> _YOUR ASSIGNMENT_
Lines from the entries below that hold "free" form the answer; copy all of them.

> _PROVIDED RECORDS_

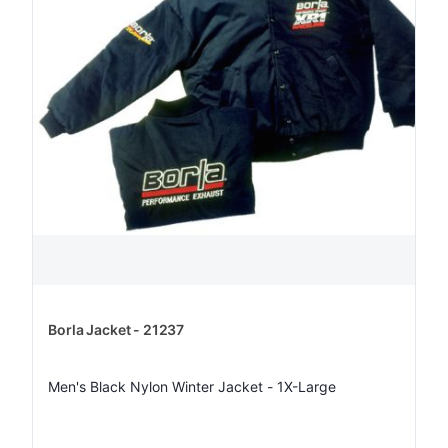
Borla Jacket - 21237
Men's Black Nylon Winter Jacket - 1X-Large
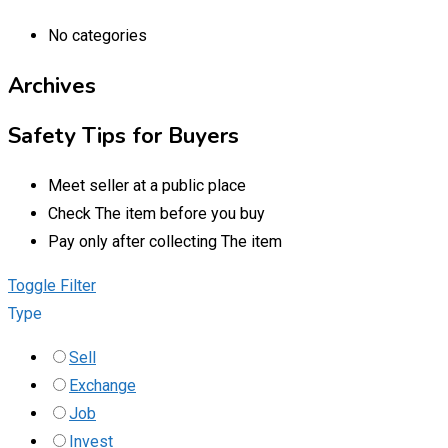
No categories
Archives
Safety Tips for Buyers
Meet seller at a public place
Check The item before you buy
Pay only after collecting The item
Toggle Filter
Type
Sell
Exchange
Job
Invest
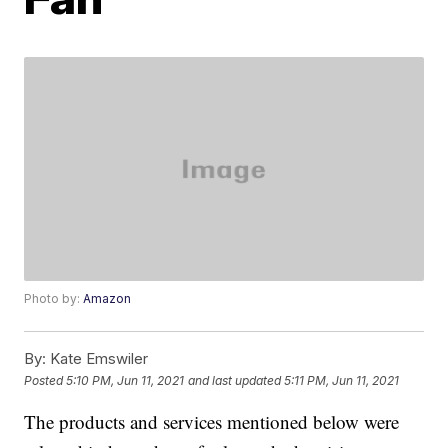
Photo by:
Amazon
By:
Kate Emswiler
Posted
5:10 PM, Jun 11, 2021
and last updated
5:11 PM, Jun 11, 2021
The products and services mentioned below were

* * *

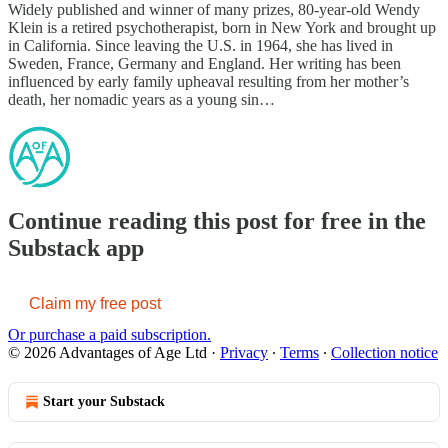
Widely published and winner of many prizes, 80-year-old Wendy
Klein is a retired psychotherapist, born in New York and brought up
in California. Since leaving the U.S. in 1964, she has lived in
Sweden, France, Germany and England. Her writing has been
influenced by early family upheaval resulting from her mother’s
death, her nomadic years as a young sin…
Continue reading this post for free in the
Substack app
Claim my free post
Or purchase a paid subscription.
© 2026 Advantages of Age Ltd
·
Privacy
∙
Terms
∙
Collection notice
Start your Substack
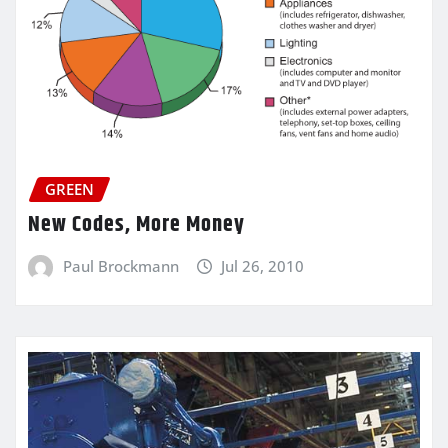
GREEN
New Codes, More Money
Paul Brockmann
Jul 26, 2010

> _RESULT OF THIS TASK_
Continue reading this post for free in the
Claim my free post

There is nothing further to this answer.